How to extract a floating number from a string [duplicate]
Asked Answered
Z

7

161

I have a number of strings similar to Current Level: 13.4 db. and I would like to extract just the floating point number. I say floating and not decimal as it's sometimes whole. Can RegEx do this or is there a better way?

Zippy answered 16/1, 2011 at 2:11 Comment(2)
Will it always have an integer portion? Even if it's 0? Do you need to match 0.4 or .4?Schiff
I would say yes.

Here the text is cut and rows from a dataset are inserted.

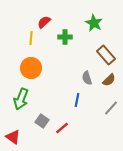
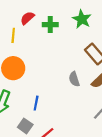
green cross: (65, 37) -> (50, 25), moved
blue line: (77, 100) -> (36, 103), moved

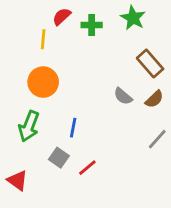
gray semicircle: (74, 79) -> (123, 96), turned -32

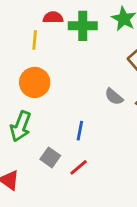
red semicircle: (62, 16) -> (53, 17), turned 42
green cross: (92, 25) -> (83, 26), size x1.4
blue line: (73, 128) -> (80, 131), moved

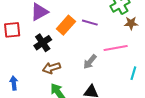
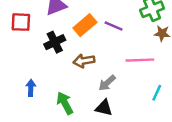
gray arrow: (90, 62) -> (107, 83), moved
brown arrow: (51, 68) -> (84, 61), moved
blue arrow: (14, 83) -> (31, 88), moved

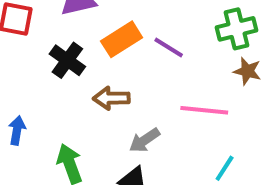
black cross: (55, 42) -> (67, 60), turned -36

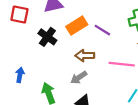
brown arrow: (111, 98) -> (85, 56), moved
gray arrow: (144, 140) -> (79, 78), moved

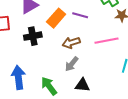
black cross: (47, 37) -> (33, 36), turned -30
blue arrow: (20, 75) -> (18, 77), size x1.6

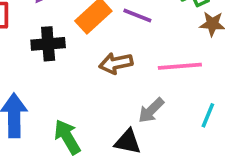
gray arrow: (72, 64) -> (151, 110), moved

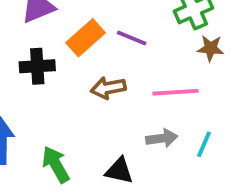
gray arrow: (151, 110) -> (162, 138), moved, turned -144

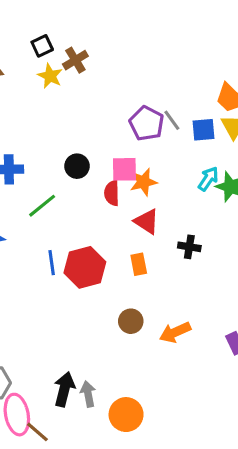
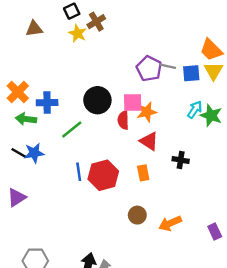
gray line: (172, 120) -> (168, 66), turned -42
black circle: (77, 166) -> (97, 100), size x1.5

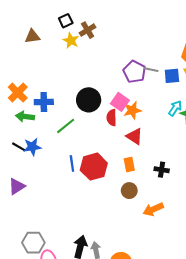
pink square: (133, 103) -> (120, 102), turned 36
black cross: (181, 160) -> (162, 170), moved
brown circle: (137, 215) -> (129, 191), moved

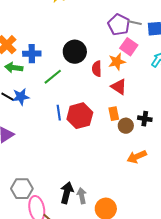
pink square: (120, 102) -> (129, 47), moved
brown circle: (129, 191) -> (126, 126), moved

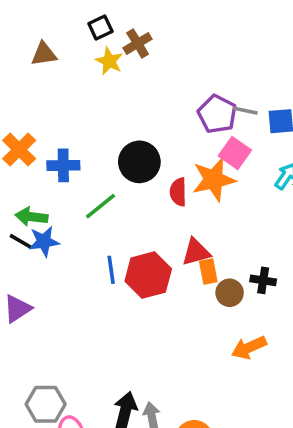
orange star: (117, 62) -> (214, 180), size x1.4
green arrow: (14, 68) -> (32, 217), moved
red triangle: (119, 87) -> (196, 252), moved, turned -48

Input is manually entered so there is chance for inconsistency.Zippy
U
323

If your float is always expressed in decimal notation something like

>>> import re
>>> re.findall("\d+\.\d+", "Current Level: 13.4db.")
['13.4']

may suffice.

A more robust version would be:

>>> re.findall(r"[-+]?(?:\d*\.*\d+)", "Current Level: -13.2db or 14.2 or 3")
['-13.2', '14.2', '3']

If you want to validate user input, you could alternatively also check for a float by stepping to it directly:

user_input = "Current Level: 1e100 db"
for token in user_input.split():
    try:
        # if this succeeds, you have your (first) float
        print(float(token), "is a float")
    except ValueError:
        print(token, "is something else")

# => Would print ...
#
# Current is something else
# Level: is something else
# 1e+100 is a float
# db is something else
        
Umbilicus answered 16/1, 2011 at 2:16 Comment(9)
it is not always a decimal number.Zippy
re.findall(r"[-+]?\d*\.*\d+", "Current Level: -13.2 db or 14.2 or 3") ['-13.2', '14.2', '3']Specter
how would you handle something like "level:12,25;" ?Harryharsh
what does [-+]? in the code do?Lepidopterous
@Lepidopterous extracts + or - if present.Pion
@Specter looks fine but r"[-+]?\d*\.?\d+" is a little more concise and will not accept 0..4Dominions
that will miss negative integers "-35 um". Should alternation have [-+]? at the beginning: #"[-+]?\d*\.\d+|[-+]?\d+"Sperrylite
missign thousand separators, scientific expression, better answer available on the pageKoren
Thank you ! Do you have any idea to include number like this : 1,075.01 please ?Damiendamietta
C
90

You may like to try something like this which covers all the bases, including not relying on whitespace after the number:

>>> import re
>>> numeric_const_pattern = r"""
...     [-+]? # optional sign
...     (?:
...         (?: \d* \. \d+ ) # .1 .12 .123 etc 9.1 etc 98.1 etc
...         |
...         (?: \d+ \.? ) # 1. 12. 123. etc 1 12 123 etc
...     )
...     # followed by optional exponent part if desired
...     (?: [Ee] [+-]? \d+ ) ?
...     """
>>> rx = re.compile(numeric_const_pattern, re.VERBOSE)
>>> rx.findall(".1 .12 9.1 98.1 1. 12. 1 12")
['.1', '.12', '9.1', '98.1', '1.', '12.', '1', '12']
>>> rx.findall("-1 +1 2e9 +2E+09 -2e-9")
['-1', '+1', '2e9', '+2E+09', '-2e-9']
>>> rx.findall("current level: -2.03e+99db")
['-2.03e+99']
>>>

For easy copy-pasting:

numeric_const_pattern = '[-+]? (?: (?: \d* \. \d+ ) | (?: \d+ \.? ) )(?: [Ee] [+-]? \d+ ) ?'
rx = re.compile(numeric_const_pattern, re.VERBOSE)
rx.findall("Some example: Jr. it. was .23 between 2.3 and 42.31 seconds")
Cumquat answered 16/1, 2011 at 2:46 Comment(4)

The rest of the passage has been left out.